WHAT YOU SHOULD DO -
Leaving all pictures aside, write out the records below precisely as given.

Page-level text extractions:
▬▬▬▬▬▬▬▬▬▬

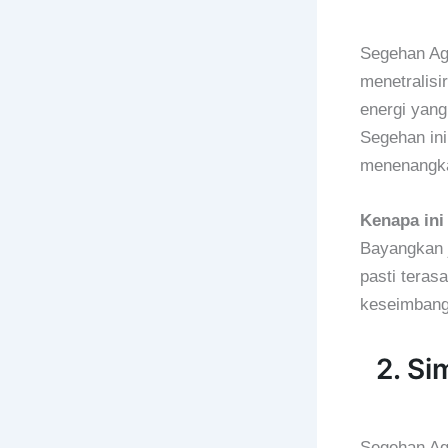
Segehan Ag
menetralisi
energi yan
Segehan ini
menenangka
Kenapa ini
Bayangkan j
pasti tera
keseimbang
2. S
Segehan Ag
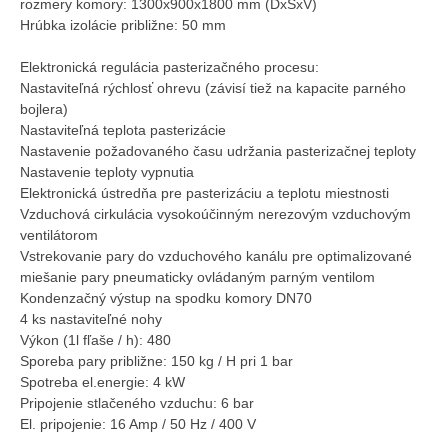
rozmery komory: 1300x900x1800 mm (DxŠxV)
Hrúbka izolácie približne: 50 mm
Elektronická regulácia pasterizačného procesu:
Nastaviteľná rýchlosť ohrevu (závisí tiež na kapacite parného
bojlera)
Nastaviteľná teplota pasterizácie
Nastavenie požadovaného času udržania pasterizačnej teploty
Nastavenie teploty vypnutia
Elektronická ústredňa pre pasterizáciu a teplotu miestnosti
Vzduchová cirkulácia vysokoúčinným nerezovým vzduchovým
ventilátorom
Vstrekovanie pary do vzduchového kanálu pre optimalizované
miešanie pary pneumaticky ovládaným parným ventilom
Kondenzačný výstup na spodku komory DN70
4 ks nastaviteľné nohy
Výkon (1l fľaše / h): 480
Sporeba pary približne: 150 kg / H pri 1 bar
Spotreba el.energie: 4 kW
Pripojenie stlačeného vzduchu: 6 bar
El. pripojenie: 16 Amp / 50 Hz / 400 V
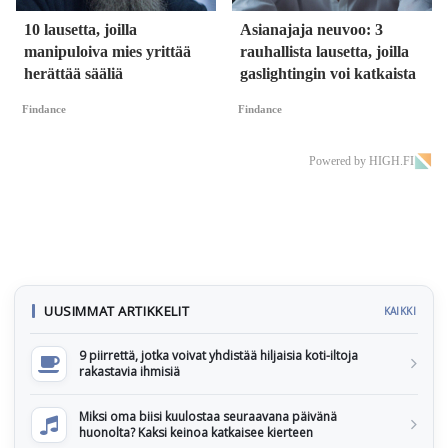
10 lausetta, joilla
Asianajaja neuvoo: 3
manipuloiva mies yrittää
rauhallista lausetta, joilla
herättää sääliä
gaslightingin voi katkaista
Findance
Findance
Powered by HIGH.FI
UUSIMMAT ARTIKKELIT
KAIKKI
9 piirrettä, jotka voivat yhdistää hiljaisia koti-iltoja
rakastavia ihmisiä
Miksi oma biisi kuulostaa seuraavana päivänä
huonolta? Kaksi keinoa katkaisee kierteen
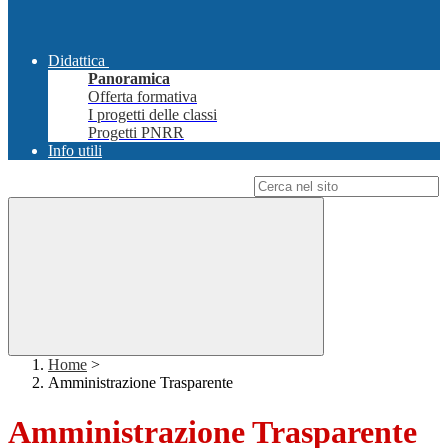
Didattica
Panoramica
Offerta formativa
I progetti delle classi
Progetti PNRR
Info utili
Campo di ricerca per le pagine del sito
Home
>
Amministrazione Trasparente
Amministrazione Trasparente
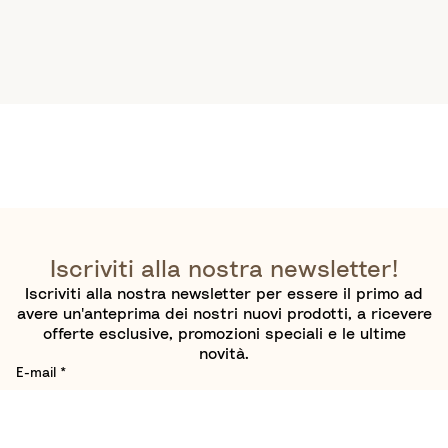
Iscriviti alla nostra newsletter!
Iscriviti alla nostra newsletter per essere il primo ad
avere un'anteprima dei nostri nuovi prodotti, a ricevere
offerte esclusive, promozioni speciali e le ultime
novità.
E-mail
*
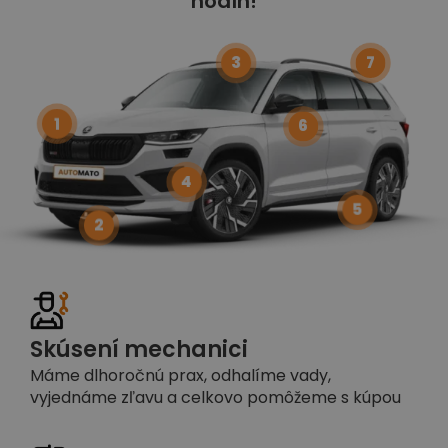
hodín!
3
7
1
6
4
5
2
Skúsení mechanici
Máme dlhoročnú prax, odhalíme vady,
vyjednáme zľavu a celkovo pomôžeme s kúpou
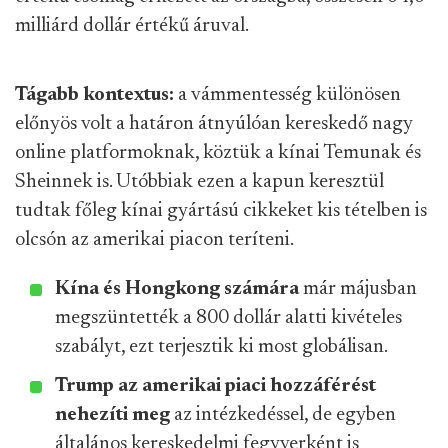
milliárd dollár értékű áruval.
Tágabb kontextus:
a vámmentesség különösen
előnyös volt a határon átnyúlóan kereskedő nagy
online platformoknak, köztük a kínai Temunak és
Sheinnek is. Utóbbiak ezen a kapun keresztül
tudtak főleg kínai gyártású cikkeket kis tételben is
olcsón az amerikai piacon teríteni.
Kína és Hongkong számára
már májusban
megszüntették a 800 dollár alatti kivételes
szabályt, ezt terjesztik ki most globálisan.
Trump az amerikai piaci hozzáférést
nehezíti meg
az intézkedéssel, de egyben
általános kereskedelmi fegyverként is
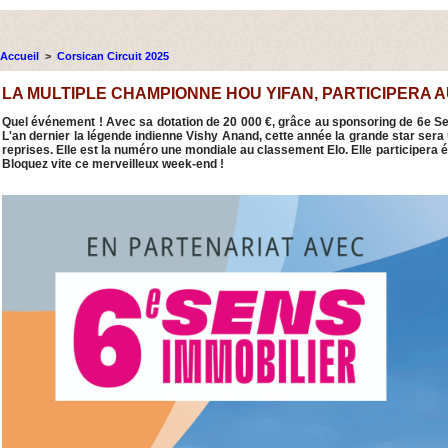
Accueil
>
Corsican Circuit 2025
LA MULTIPLE CHAMPIONNE HOU YIFAN, PARTICIPERA A
Quel événement ! Avec sa dotation de 20 000 €, grâce au sponsoring de 6e Sens
L'an dernier la légende indienne Vishy Anand, cette année la grande star sera 
reprises. Elle est la numéro une mondiale au classement Elo. Elle participera
Bloquez vite ce merveilleux week-end !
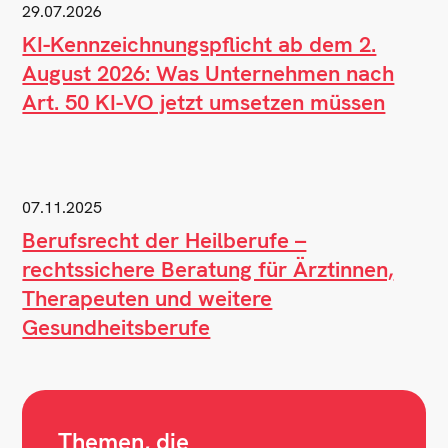
29.07.2026
KI-Kennzeichnungspflicht ab dem 2.
August 2026: Was Unternehmen nach
Art. 50 KI-VO jetzt umsetzen müssen
07.11.2025
Berufsrecht der Heilberufe –
rechtssichere Beratung für Ärztinnen,
Therapeuten und weitere
Gesundheitsberufe
Themen, die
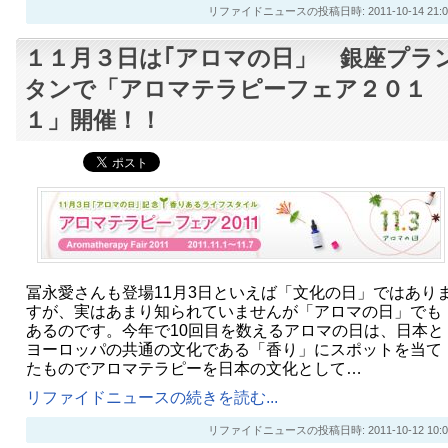
リファイドニュースの投稿日時: 2011-10-14 21:0
１１月３日は｢アロマの日」 銀座プラ
タンで「アロマテラピーフェア２０１
１」開催！！
冨永愛さんも登場11月3日といえば「文化の日」ではあり
すが、実はあまり知られていませんが「アロマの日」でも
あるのです。今年で10回目を数えるアロマの日は、日本と
ヨーロッパの共通の文化である「香り」にスポットを当て
たものでアロマテラピーを日本の文化として…
リファイドニュースの続きを読む...
リファイドニュースの投稿日時: 2011-10-12 10:0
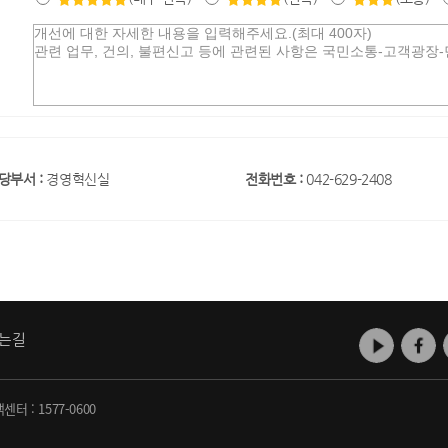
당부서 :
경영혁신실
전화번호 :
042-629-2408
는길
객센터 :
1577-0600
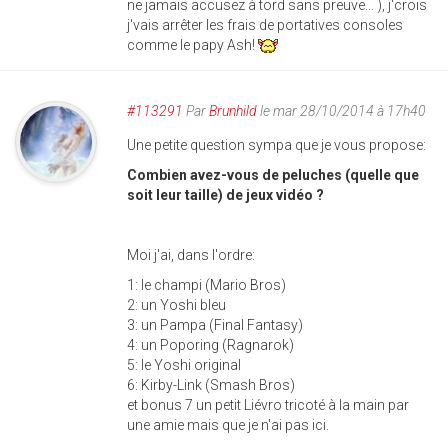
ne jamais accusez à tord sans preuve... ), j'crois
j'vais arrêter les frais de portatives consoles
comme le papy Ash!
#113291
Par
Brunhild
le mar 28/10/2014 à 17h40
Une petite question sympa que je vous propose:
Combien avez-vous de peluches (quelle que
soit leur taille) de jeux vidéo ?
Moi j'ai, dans l'ordre:
1: le champi (Mario Bros)
2: un Yoshi bleu
3: un Pampa (Final Fantasy)
4: un Poporing (Ragnarok)
5: le Yoshi original
6: Kirby-Link (Smash Bros)
et bonus 7 un petit Liévro tricoté à la main par
une amie mais que je n'ai pas ici.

▬▬▬▬▬▬▬▬▬▬

RESPONSE -
Segehan Ag
menetralisi
energi yan
Segehan ini
menenangka
Kenapa ini
Bayangkan j
pasti tera
keseimbang
2. S
Segehan Ag
rozmery komory: 1300x900x1800 mm (DxŠxV)
Hrúbka izolácie približne: 50 mm
Elektronická regulácia pasterizačného procesu:
Nastaviteľná rýchlosť ohrevu (závisí tiež na kapacite parného
bojlera)
Nastaviteľná teplota pasterizácie
Nastavenie požadovaného času udržania pasterizačnej teploty
Nastavenie teploty vypnutia
Elektronická ústredňa pre pasterizáciu a teplotu miestnosti
Vzduchová cirkulácia vysokoúčinným nerezovým vzduchovým
ventilátorom
Vstrekovanie pary do vzduchového kanálu pre optimalizované
miešanie pary pneumaticky ovládaným parným ventilom
Kondenzačný výstup na spodku komory DN70
4 ks nastaviteľné nohy
Výkon (1l fľaše / h): 480
Sporeba pary približne: 150 kg / H pri 1 bar
Spotreba el.energie: 4 kW
Pripojenie stlačeného vzduchu: 6 bar
El. pripojenie: 16 Amp / 50 Hz / 400 V
10 lausetta, joilla
Asianajaja neuvoo: 3
manipuloiva mies yrittää
rauhallista lausetta, joilla
herättää sääliä
gaslightingin voi katkaista
Findance
Findance
Powered by HIGH.FI
UUSIMMAT ARTIKKELIT
KAIKKI
9 piirrettä, jotka voivat yhdistää hiljaisia koti-iltoja
rakastavia ihmisiä
Miksi oma biisi kuulostaa seuraavana päivänä
huonolta? Kaksi keinoa katkaisee kierteen
Didattica
Panoramica
Offerta formativa
I progetti delle classi
Progetti PNRR
Info utili
Campo di ricerca per le pagine del sito
Home
>
Amministrazione Trasparente
Amministrazione Trasparente
Iscriviti alla nostra newsletter!
Iscriviti alla nostra newsletter per essere il primo ad
avere un'anteprima dei nostri nuovi prodotti, a ricevere
offerte esclusive, promozioni speciali e le ultime
novità.
E-mail
*
hodín!
3
7
1
6
4
5
2
Skúsení mechanici
Máme dlhoročnú prax, odhalíme vady,
vyjednáme zľavu a celkovo pomôžeme s kúpou
milliárd dollár értékű áruval.
Tágabb kontextus:
a vámmentesség különösen
előnyös volt a határon átnyúlóan kereskedő nagy
online platformoknak, köztük a kínai Temunak és
Sheinnek is. Utóbbiak ezen a kapun keresztül
tudtak főleg kínai gyártású cikkeket kis tételben is
olcsón az amerikai piacon teríteni.
Kína és Hongkong számára
már májusban
megszüntették a 800 dollár alatti kivételes
szabályt, ezt terjesztik ki most globálisan.
Trump az amerikai piaci hozzáférést
nehezíti meg
az intézkedéssel, de egyben
általános kereskedelmi fegyverként is
Accueil
>
Corsican Circuit 2025
LA MULTIPLE CHAMPIONNE HOU YIFAN, PARTICIPERA A
Quel événement ! Avec sa dotation de 20 000 €, grâce au sponsoring de 6e Sens
L'an dernier la légende indienne Vishy Anand, cette année la grande star sera 
reprises. Elle est la numéro une mondiale au classement Elo. Elle participera
Bloquez vite ce merveilleux week-end !
29.07.2026
KI-Kennzeichnungspflicht ab dem 2.
August 2026: Was Unternehmen nach
Art. 50 KI-VO jetzt umsetzen müssen
07.11.2025
Berufsrecht der Heilberufe –
rechtssichere Beratung für Ärztinnen,
Therapeuten und weitere
Gesundheitsberufe
Themen, die
リファイドニュースの投稿日時: 2011-10-14 21:0
１１月３日は｢アロマの日」 銀座プラ
タンで「アロマテラピーフェア２０１
１」開催！！
冨永愛さんも登場11月3日といえば「文化の日」ではあり
すが、実はあまり知られていませんが「アロマの日」でも
あるのです。今年で10回目を数えるアロマの日は、日本と
ヨーロッパの共通の文化である「香り」にスポットを当て
たものでアロマテラピーを日本の文化として…
リファイドニュースの続きを読む...
リファイドニュースの投稿日時: 2011-10-12 10:0
당부서 :
경영혁신실
전화번호 :
042-629-2408
는길
객센터 :
1577-0600
ne jamais accusez à tord sans preuve... ), j'crois
j'vais arrêter les frais de portatives consoles
comme le papy Ash!
#113291
Par
Brunhild
le mar 28/10/2014 à 17h40
Une petite question sympa que je vous propose:
Combien avez-vous de peluches (quelle que
soit leur taille) de jeux vidéo ?
Moi j'ai, dans l'ordre:
1: le champi (Mario Bros)
2: un Yoshi bleu
3: un Pampa (Final Fantasy)
4: un Poporing (Ragnarok)
5: le Yoshi original
6: Kirby-Link (Smash Bros)
et bonus 7 un petit Liévro tricoté à la main par
une amie mais que je n'ai pas ici.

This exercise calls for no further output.